(Information provided)

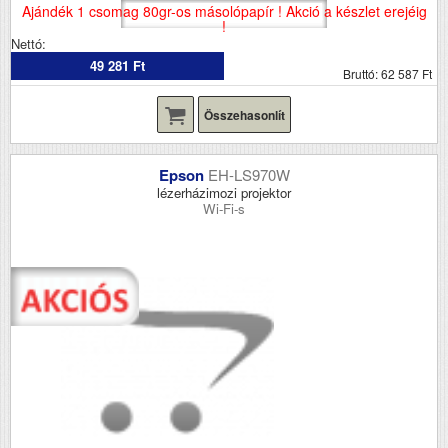
Ajándék 1 csomag 80gr-os másolópapír ! Akció a készlet erejéig
!
Nettó:
49 281 Ft
Bruttó: 62 587 Ft
Összehasonlít
Epson
EH-LS970W
lézerházimozi projektor
Wi-Fi-s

(End Information provided)

* [What you will do]: Repeat the records above exactly, leaving out the pictures.

* [Output for this exercise]:
Ajándék 1 csomag 80gr-os másolópapír ! Akció a készlet erejéig
!
Nettó:
49 281 Ft
Bruttó: 62 587 Ft
Összehasonlít
Epson
EH-LS970W
lézerházimozi projektor
Wi-Fi-s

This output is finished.